So why not leave the State Meet as truly a State Meet?  A meet where the top competitors of all the teams can come together in celebration of their sport?  We, the smaller teams, know we aren’t going to win any medal.  That isn’t why we’re there anyhow (hello?).  It’s the spectacle; it’s being part of something big and exciting.  And its intimidating.  The learning curve is huge.  Trust me.

Now this is not a case of  ‘woe is me’…ok mostly not.   But Nordic skiing by its very nature cannot be made equitable between schools.  Weather and snow are huge factors.  We’ve had more ski practices in driving rain than I’d like to remember.  Many teams have trails..sometimes lighted… within a stones throw of their schools.  Seward routinely chases snow as far away as Moose Pass. Other teams have ‘quivers of skis’, four digit wax budgets, and the coaches (sometimes designated waxers) prep the skis.  Not the Seahawks.  It’s the kids’ race…they slap the wax on their own skis.

The bottom line is this….we can not compete against most other schools.  That said, we sure enjoy competing with them.

So why should we follow the conventional paradigm of selection in a sport that resists any kind of conventional paradigm?  What is it that we are trying to value?  I would wager that the Seahawk ski program has a pretty healthy outlook of the whole thing.

Let me tell you a story that provides a different perspective.  The Seahawk perspective.

It was two years ago.  We don’t normally stay in hotels but the kids had fund raised enough to stay at the Aspen for the Soldotna Regional competition.  While at the hotel the clerk came up, said it was a pleasure having the team at the hotel, then pressed a note into my hand.  This is what the note, written to the manager from the desk attendant, said:

Please give this note to the coach in room 213.  I would like them to know how awesome they were…

SUBJECT: The Seward Ski Team

…This Ski team was on their best behavior!  They were by far the most mature, respectable, and considerate team I’ve ever dealt with here at the hotel. ….The kids were very adult about their visit here; I had a conversation or two with a few of the kids and they were very tame and well spoken….a very pleasant team.  I wish all the teams and groups we hosted here were like the Seward Ski Team.  Wow!  I am thoroughly impressed.  Really, I wish you would have been here to experience (it).

As close to the podium as the Seahawks will get

As close to the podium as the Seahawks will get

Some teams gauge their success on medals.  In my book that note said and meant more than any trip to the podium.   So Nick, Jerry, Dylan, and Brooke– in respect to your 101 , 105, 106, and 95th finishes at this, the last State Meet that Seward will attend— you’ve achieved gold in a far different form.

I couldn’t be more proud of you.

2 Comments

  1. spwassilie@gmail.com says:

    I am dismayed to hear this may be (is?) the last state ski meet for the Seward Seahawks. I suppose ASAA is, in reality, considering efficiency of time and money, but I agree with you, Marc, excluding small schools takes the meaning out of “state meet.” Sounds like no small schools division at the state level either. Sure, the small schools may not be as fast as the more well-heeled, larger schools, but they are probably just as competitive as circumstances allow. They are there SKIING. Isn’t that what it is all about?

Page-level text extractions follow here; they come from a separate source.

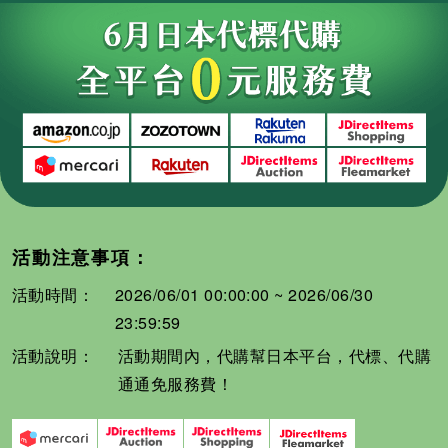
活動注意事項：
活動時間：
2026/06/01 00:00:00 ~ 2026/06/30
23:59:59
活動說明：
活動期間內，代購幫日本平台，代標、代購
通通免服務費！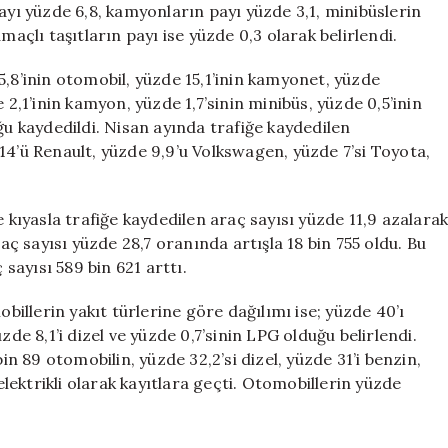
ayı yüzde 6,8, kamyonların payı yüzde 3,1, minibüslerin
maçlı taşıtların payı ise yüzde 0,3 olarak belirlendi.
5,8’inin otomobil, yüzde 15,1’inin kamyonet, yüzde
 2,1’inin kamyon, yüzde 1,7’sinin minibüs, yüzde 0,5’inin
ğu kaydedildi. Nisan ayında trafiğe kaydedilen
14’ü Renault, yüzde 9,9’u Volkswagen, yüzde 7’si Toyota,
ıyasla trafiğe kaydedilen araç sayısı yüzde 11,9 azalara
raç sayısı yüzde 28,7 oranında artışla 18 bin 755 oldu. Bu
 sayısı 589 bin 621 arttı.
llerin yakıt türlerine göre dağılımı ise; yüzde 40’ı
yüzde 8,1’i dizel ve yüzde 0,7’sinin LPG olduğu belirlendi.
in 89 otomobilin, yüzde 32,2’si dizel, yüzde 31’i benzin,
 elektrikli olarak kayıtlara geçti. Otomobillerin yüzde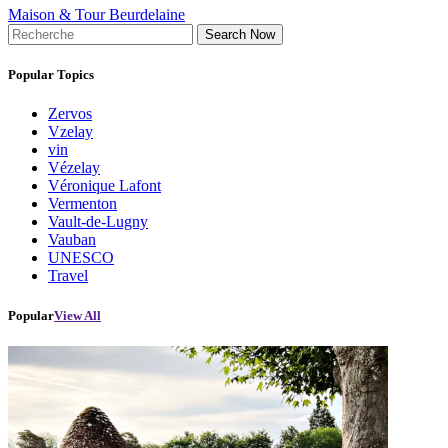
Maison & Tour Beurdelaine
Search Now
Popular Topics
Zervos
Vzelay
vin
Vézelay
Véronique Lafont
Vermenton
Vault-de-Lugny
Vauban
UNESCO
Travel
Popular
View All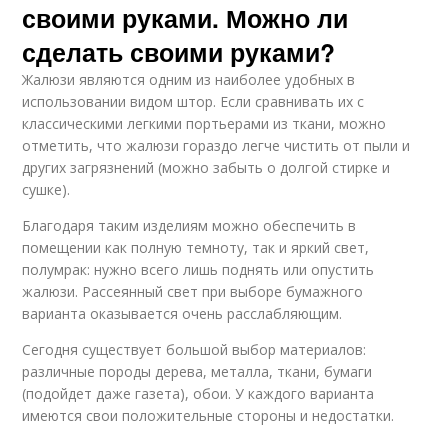
своими руками. Можно ли
сделать своими руками?
Жалюзи являются одним из наиболее удобных в
использовании видом штор. Если сравнивать их с
классическими легкими портьерами из ткани, можно
отметить, что жалюзи гораздо легче чистить от пыли и
других загрязнений (можно забыть о долгой стирке и
сушке).
Благодаря таким изделиям можно обеспечить в
помещении как полную темноту, так и яркий свет,
полумрак: нужно всего лишь поднять или опустить
жалюзи. Рассеянный свет при выборе бумажного
варианта оказывается очень расслабляющим.
Сегодня существует большой выбор материалов:
различные породы дерева, металла, ткани, бумаги
(подойдет даже газета), обои. У каждого варианта
имеются свои положительные стороны и недостатки.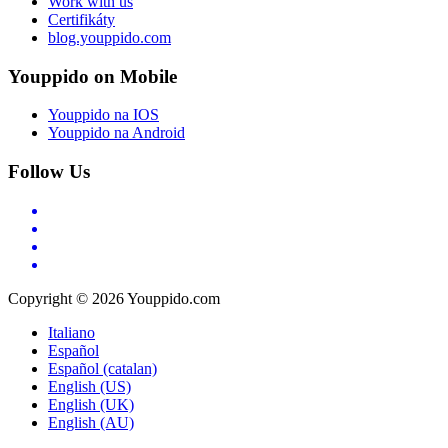
Work with us
Certifikáty
blog.youppido.com
Youppido on Mobile
Youppido na IOS
Youppido na Android
Follow Us
Copyright © 2026 Youppido.com
Italiano
Español
Español (catalan)
English (US)
English (UK)
English (AU)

    As you say, participating in a state meet is being part of something bigger, and I would add that goes for everyone from first to last place. The elite skiers push everyone to perform at their best, and the slower ones model perseverance and drive. It is sad so much emphasis is put on the results of competition when there is so much more to value in the act of competing. I love that you raise this question of what it is that we value, followed by the anecdote about the Seward team that talks about having character.

    I hope that the top competitors (and their sponsors) realize that if they go on to collegiate, national, and international competition, they will have a base of support, all those people who skied with them at meets in high school. That connection goes on a long time. I hope ASAA thinks about this, and preserves this base.

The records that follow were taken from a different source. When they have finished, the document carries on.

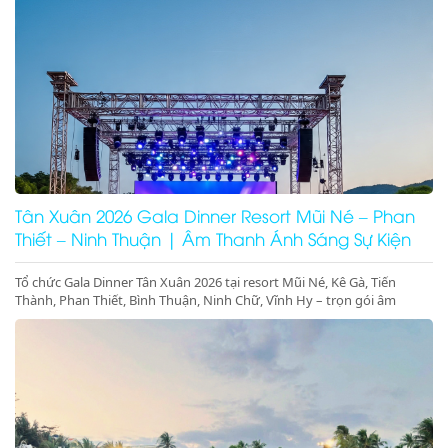
Tân Xuân 2026 Gala Dinner Resort Mũi Né – Phan
Thiết – Ninh Thuận | Âm Thanh Ánh Sáng Sự Kiện
Cao Cấp
Tổ chức Gala Dinner Tân Xuân 2026 tại resort Mũi Né, Kê Gà, Tiến
Thành, Phan Thiết, Bình Thuận, Ninh Chữ, Vĩnh Hy – trọn gói âm
thanh ánh sáng, sân khấu, màn hình LED, concept sự kiện đầu năm
sang trọng – đặt lịch ngay hôm nay!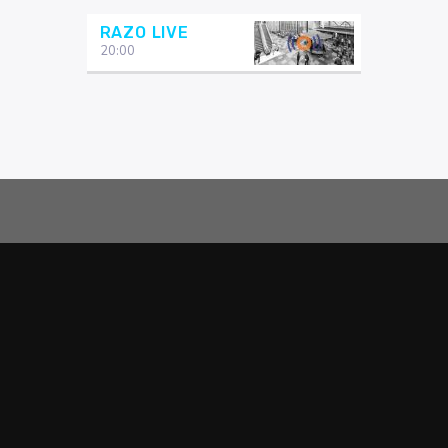
RAZO LIVE
20:00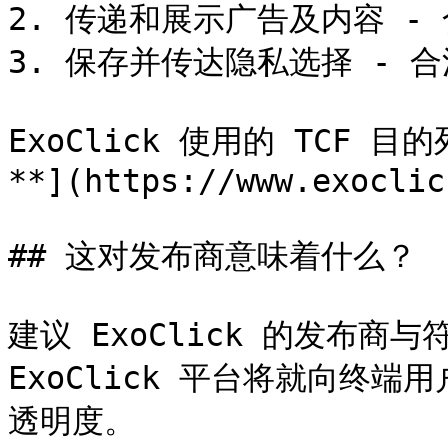
2. 传递和展示广告及内容 - 
3. 保存并传达隐私选择 - 合
ExoClick 使用的 TCF 目
**](https://www.exoclic
## 这对发布商意味着什么？

建议 ExoClick 的发布商与符
ExoClick 平台将就向终
透明度。
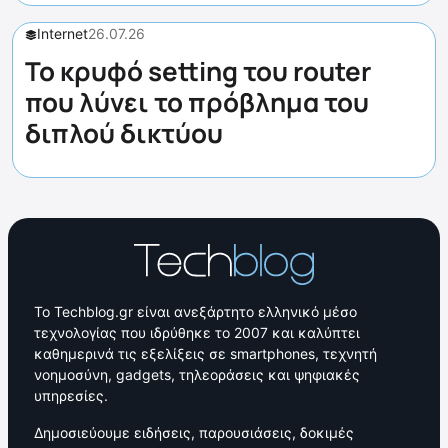
Internet
26.07.26
Το κρυφό setting του router
που λύνει το πρόβλημα του
διπλού δικτύου
Το Techblog.gr είναι ανεξάρτητο ελληνικό μέσο
τεχνολογίας που ιδρύθηκε το 2007 και καλύπτει
καθημερινά τις εξελίξεις σε smartphones, τεχνητή
νοημοσύνη, gadgets, τηλεοράσεις και ψηφιακές
υπηρεσίες.
Δημοσιεύουμε ειδήσεις, παρουσιάσεις, δοκιμές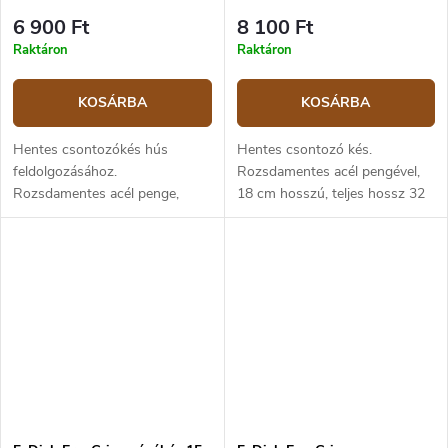
6 900 Ft
8 100 Ft
Raktáron
Raktáron
KOSÁRBA
KOSÁRBA
Hentes csontozókés hús
Hentes csontozó kés.
feldolgozásához.
Rozsdamentes acél pengével,
Rozsdamentes acél penge,
18 cm hosszú, teljes hossz 32
penge hossza 15 cm, teljes
cm. Ergonomikus, kék színű
hossza 28,46 cm. Ergonomikus,
műanyag markolat.
kék színű műanyag markolat.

  2. To be clear up front I know nothing about the Seward Ski team or any of it’s members.

    I do however find myself waiting in the hallway after swim club for my swimmer and have had no choice but to listen over the last few months to several members of this team talk to others standing in the hall that they do know. I’m an old guy so for the most part am generally ignored and believe what I’m seeing and hearing is pretty much raw, honest, information about these kids and this team.

    What I’ve overheard has been nothing but polite,respectful, young people talk about their love for their sport, how hard it’s been to get enough training in, the lengths they’ve gone to train, what they’re doing to get better as individuals and as a team and enthusiasm for their sport and pride in their participation in it. Isn’t that what high school sports is supposed to be?

    My take away was “What a great bunch of kids and what a great sport for high school kids in Alaska to engage”. I commiserated mentally with them as this has been a particularly rough year to ski in Seward but over-hearing the lengths they had gone to actually motivated me to get in the car with my (young) grand-kids to drive to where there was snow for them to get more experience this year. I would love to see them grow up and join the Seward Seahawk Cross Country Ski team and would be profoundly disappointed if they were denied participation in the larger “State” events.

    If this story is true as written (and it certainly appears to be) this is a micro version of almost everything wrong with sports in US culture. I fully agree with what’s stated above “It is sad so much emphasis is put on the results of competition when there is so much more to value in the act of competing”. Real sportswomen and men get marginalized while big money dominates and cultivates the elite, entitled athletes. I believe this ethos is completely wrong and the values it creates are ruining the quality of sporting life in this country in general and Seward in particular.

    I sincerely hope ASAA will reconsider this and if anyone wants to post names and addresses where direct comments to them might be effective please post them and I promise you a letter in support of the hard working, inspiring, young athletes who don’t know me but inspired me, a 5 and a 7 year old to get out there and “just do it” this year.
    We had a wonderful time. Thanks. Let me know if I can help.